Capítulo 7 · 11 min de leitura
Tradução por IA — aguardando revisão nativa
Seção IV
Comunhão Novamente Rompida—Restauração
Cânticos 5:2-6:10.
A quarta seção começa com um discurso da esposa às filhas de Jerusalém, no qual ela narra sua recente e triste experiência, e implora a ajuda delas em sua aflição. A presença e o consolo do seu Esposo lhe são novamente perdidos; não desta vez por recaída na mundanidade, mas por indolente autoindulgência.

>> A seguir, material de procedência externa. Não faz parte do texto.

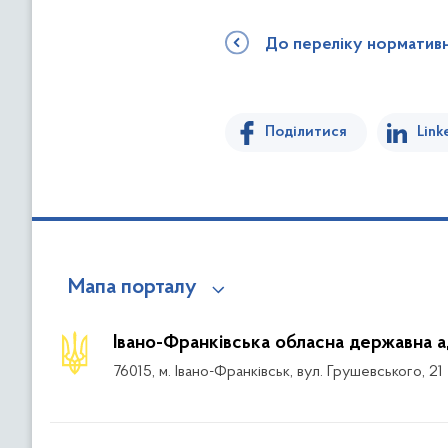
До переліку норматив
Поділитися
Link
Мапа порталу
Івано-Франківська обласна державна а
76015, м. Івано-Франківськ, вул. Грушевського, 21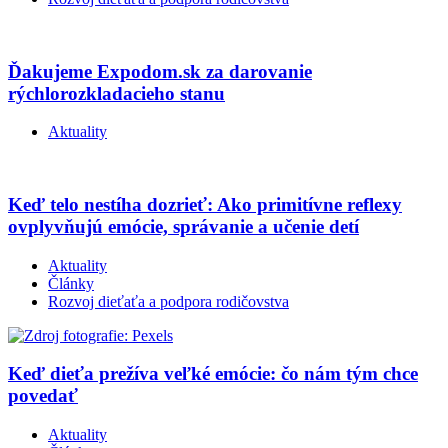
Ďakujeme Expodom.sk za darovanie
rýchlorozkladacieho stanu
Aktuality
Keď telo nestíha dozrieť: Ako primitívne reflexy
ovplyvňujú emócie, správanie a učenie detí
Aktuality
Články
Rozvoj dieťaťa a podpora rodičovstva
Keď dieťa prežíva veľké emócie: čo nám tým chce
povedať
Aktuality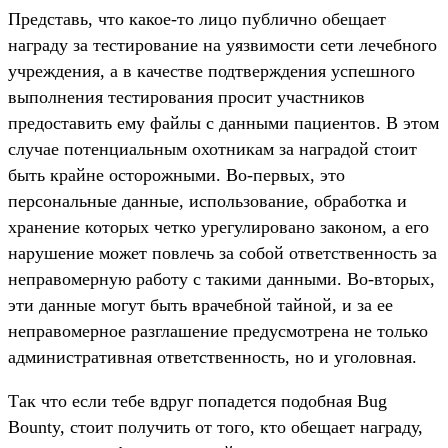
Представь, что какое-то лицо публично обещает
награду за тестирование на уязвимости сети лечебного
учреждения, а в качестве подтверждения успешного
выполнения тестирования просит участников
предоставить ему файлы с данными пациентов. В этом
случае потенциальным охотникам за наградой стоит
быть крайне осторожными. Во-первых, это
персональные данные, использование, обработка и
хранение которых четко урегулировано законом, а его
нарушение может повлечь за собой ответственность за
неправомерную работу с такими данными. Во-вторых,
эти данные могут быть врачебной тайной, и за ее
неправомерное разглашение предусмотрена не только
административная ответственность, но и уголовная.
Так что если тебе вдруг попадется подобная Bug
Bounty, стоит получить от того, кто обещает награду,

Não nos são contados os passos que a levaram à sua queda; nem como o eu novamente encontrou lugar em seu coração. Talvez o orgulho espiritual nas realizações que a graça a capacitou a cumprir tenha sido a causa; ou, não improvavelmente, uma satisfação acalentada na bênção que havia recebido, em vez de no próprio Abençoador, pode tê-la levado à separação. Ela parece ter estado em grande parte inconsciente do seu declínio; ocupada consigo mesma e satisfeita consigo mesma, mal notou a ausência dele; ela repousava, repousava sozinha,—nunca perguntando aonde ele tinha ido, ou em que estava ocupado. E mais do que isso, a porta do seu aposento não estava apenas fechada, mas trancada; uma evidência de que o seu retorno não era nem ardentemente desejado nem esperado.

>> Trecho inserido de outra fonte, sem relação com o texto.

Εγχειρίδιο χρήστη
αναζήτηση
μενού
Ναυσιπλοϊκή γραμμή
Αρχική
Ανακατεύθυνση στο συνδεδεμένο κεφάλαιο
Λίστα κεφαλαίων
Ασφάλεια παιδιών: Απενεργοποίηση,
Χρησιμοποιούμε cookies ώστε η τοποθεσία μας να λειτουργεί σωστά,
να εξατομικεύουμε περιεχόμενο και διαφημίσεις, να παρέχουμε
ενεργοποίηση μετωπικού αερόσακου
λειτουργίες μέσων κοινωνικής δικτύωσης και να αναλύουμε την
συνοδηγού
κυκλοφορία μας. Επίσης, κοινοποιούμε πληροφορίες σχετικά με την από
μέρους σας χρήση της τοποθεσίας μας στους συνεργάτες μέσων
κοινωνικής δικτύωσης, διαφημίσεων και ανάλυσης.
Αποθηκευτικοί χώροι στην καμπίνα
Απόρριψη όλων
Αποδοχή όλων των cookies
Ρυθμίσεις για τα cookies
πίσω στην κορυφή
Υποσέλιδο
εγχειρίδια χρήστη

Contudo, o seu coração não estava longe dele; havia uma música na sua voz que despertava na sua alma ecos que nenhuma outra voz poderia ter movido. Ela ainda era “um jardim fechado, uma fonte selada,” no que dizia respeito ao mundo. O laço desta vez era o mais perigoso e insidioso porque era totalmente insuspeitado. Olhemos para a sua narrativa:—
Eu dormia, mas o meu coração velava:
É a voz do meu Amado que bate, dizendo:
Abre-me, minha irmã, minha amada, minha pomba, minha imaculada:
Porque a minha cabeça está cheia de orvalho,
Os meus cabelos, das gotas da noite.
Quão frequentemente a posição do Esposo é a de um Pretendente que bate do lado de fora, como em sua epístola à Igreja de Laodiceia: “Eis que estou à porta e bato: se alguém ouvir a minha voz e abrir a porta, entrarei até ele, e com ele cearei, e ele comigo.” É triste que ele esteja fora de uma porta fechada—que precise bater; mas ainda mais triste que ele bata, e bata em vão, à porta de algum coração que se tornou seu. Neste caso, não é a posição da esposa que está errada; se fosse, a sua palavra, como antes, seria: “Levanta-te, e vem”; ao passo que agora a sua palavra é: “Abre-me, minha irmã, minha amada.” Foi a sua condição de autossatisfação e amor ao comodismo que fechou a porta.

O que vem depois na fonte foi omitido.